Tourism + climate action
I might live relatively simply and frugally at home, try to minimise my environmental impact in various ways. And I'm flying less than I used to, writing more stories from fewer trips. But flying internationally from Australia, even just a few times a year, makes my carbon contribution bigger than it should be.

Sometimes I use this guideline to check my impact: what would the planet be like if everyone did this? By that measure, I'm failing.

So I'm taking a leap.

Sydney's declaration last year
Pic: City of Sydney
You've probably heard about countries and local governments declaring a climate emergency - more than 1300 jurisdictions in 26 countries so far (including my local council, Ballina, late last year), representing 814 million people globally.
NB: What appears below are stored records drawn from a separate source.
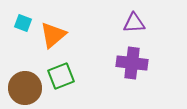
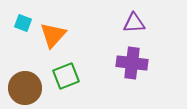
orange triangle: rotated 8 degrees counterclockwise
green square: moved 5 px right
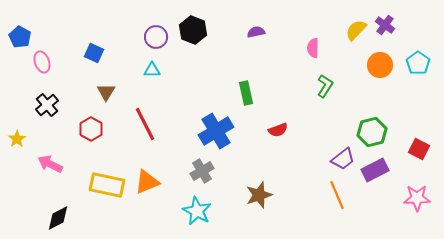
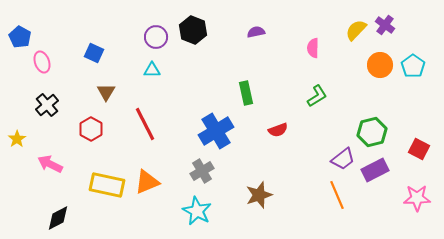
cyan pentagon: moved 5 px left, 3 px down
green L-shape: moved 8 px left, 10 px down; rotated 25 degrees clockwise
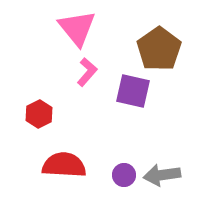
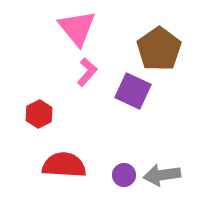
purple square: rotated 12 degrees clockwise
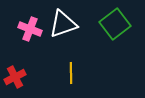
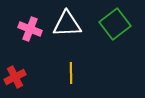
white triangle: moved 4 px right; rotated 16 degrees clockwise
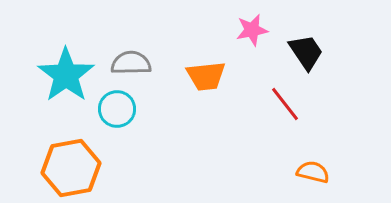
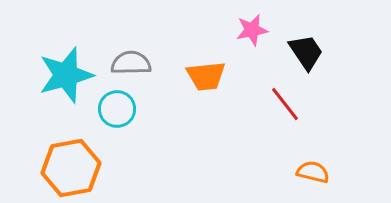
cyan star: rotated 20 degrees clockwise
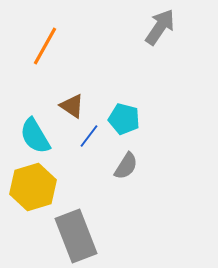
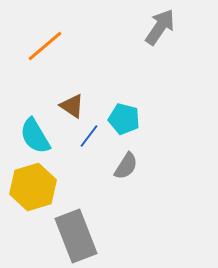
orange line: rotated 21 degrees clockwise
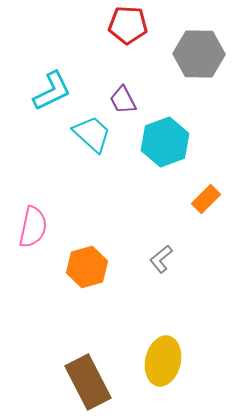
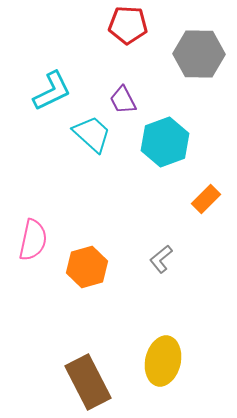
pink semicircle: moved 13 px down
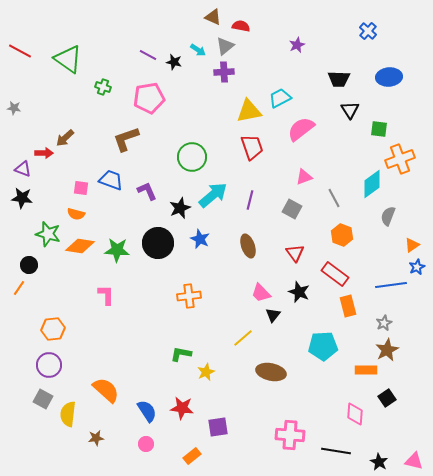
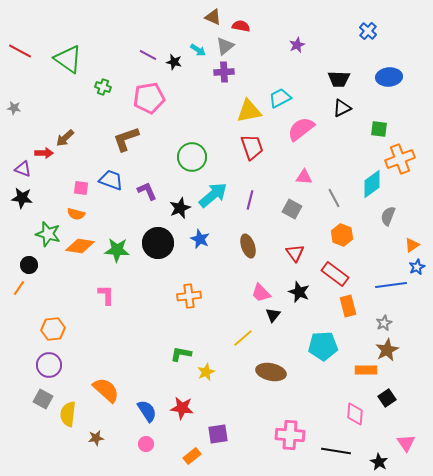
black triangle at (350, 110): moved 8 px left, 2 px up; rotated 36 degrees clockwise
pink triangle at (304, 177): rotated 24 degrees clockwise
purple square at (218, 427): moved 7 px down
pink triangle at (414, 461): moved 8 px left, 18 px up; rotated 42 degrees clockwise
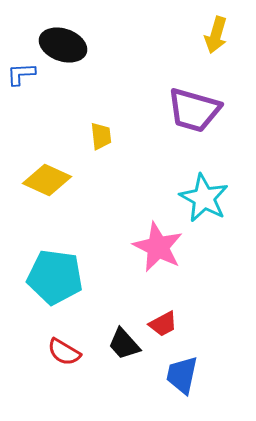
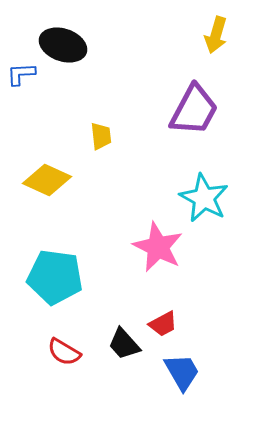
purple trapezoid: rotated 78 degrees counterclockwise
blue trapezoid: moved 3 px up; rotated 138 degrees clockwise
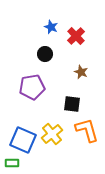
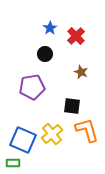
blue star: moved 1 px left, 1 px down; rotated 16 degrees clockwise
black square: moved 2 px down
green rectangle: moved 1 px right
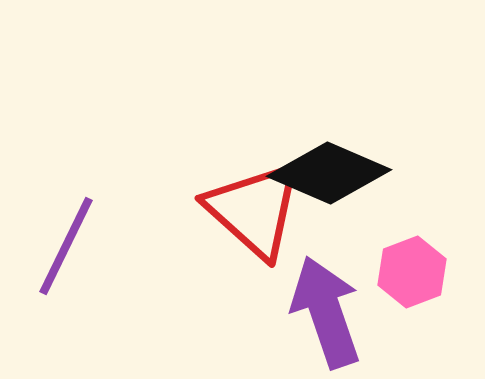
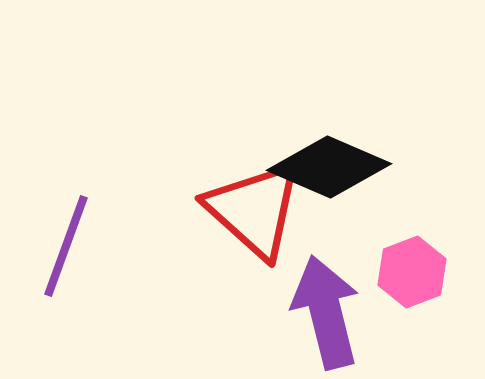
black diamond: moved 6 px up
purple line: rotated 6 degrees counterclockwise
purple arrow: rotated 5 degrees clockwise
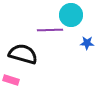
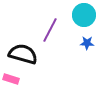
cyan circle: moved 13 px right
purple line: rotated 60 degrees counterclockwise
pink rectangle: moved 1 px up
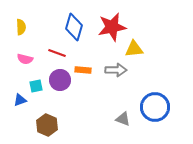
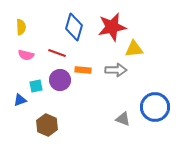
pink semicircle: moved 1 px right, 4 px up
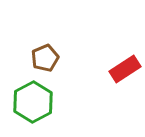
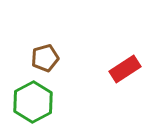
brown pentagon: rotated 8 degrees clockwise
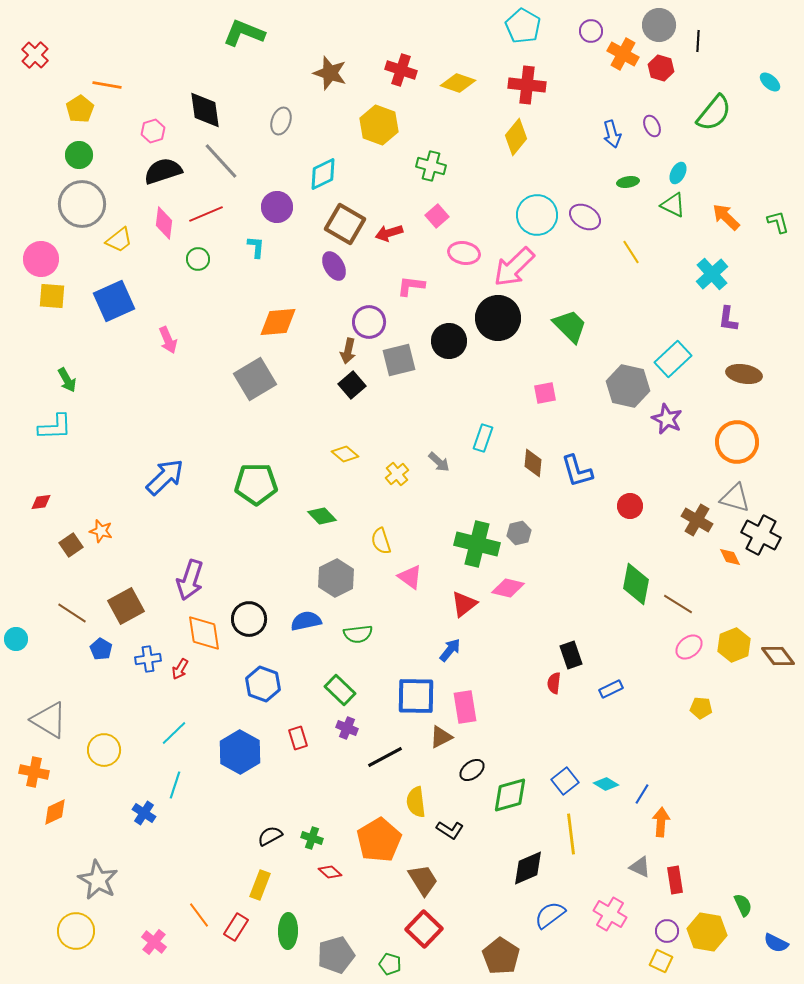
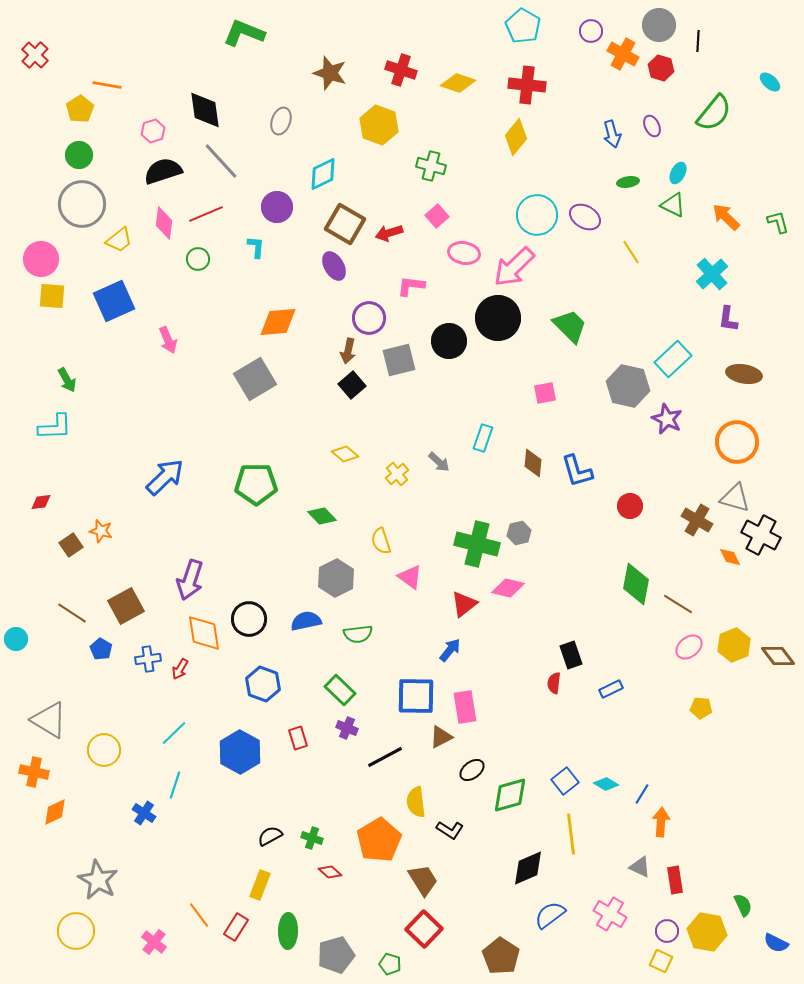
purple circle at (369, 322): moved 4 px up
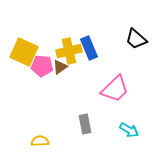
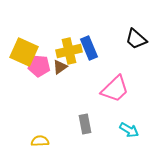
pink pentagon: moved 3 px left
Well, travel has just stepped up, through a new initiative launched last month: Tourism Declares a Climate Emergency. Since January 14, 68 travel companies, organisations and individuals have declared a climate emergency. And I'm going to join them.

It's more than a pledge to do the right thing. It requires developing a climate action plan, advocating for climate action, sharing your progress. I'll elaborate in a later blog post, once I take stock and decide what I can realistically commit to doing - and not doing - this year.

Already I've made a conscious decision not to fly anywhere for the first three months of this year and when I do take my first work trip for 2020 it'll be to New Zealand - a country that passed a bill last year to be "on the right side of history" by heading for zero emissions by 2050 - followed by a few no-fly domestic trips. But I know I can do more. And I will.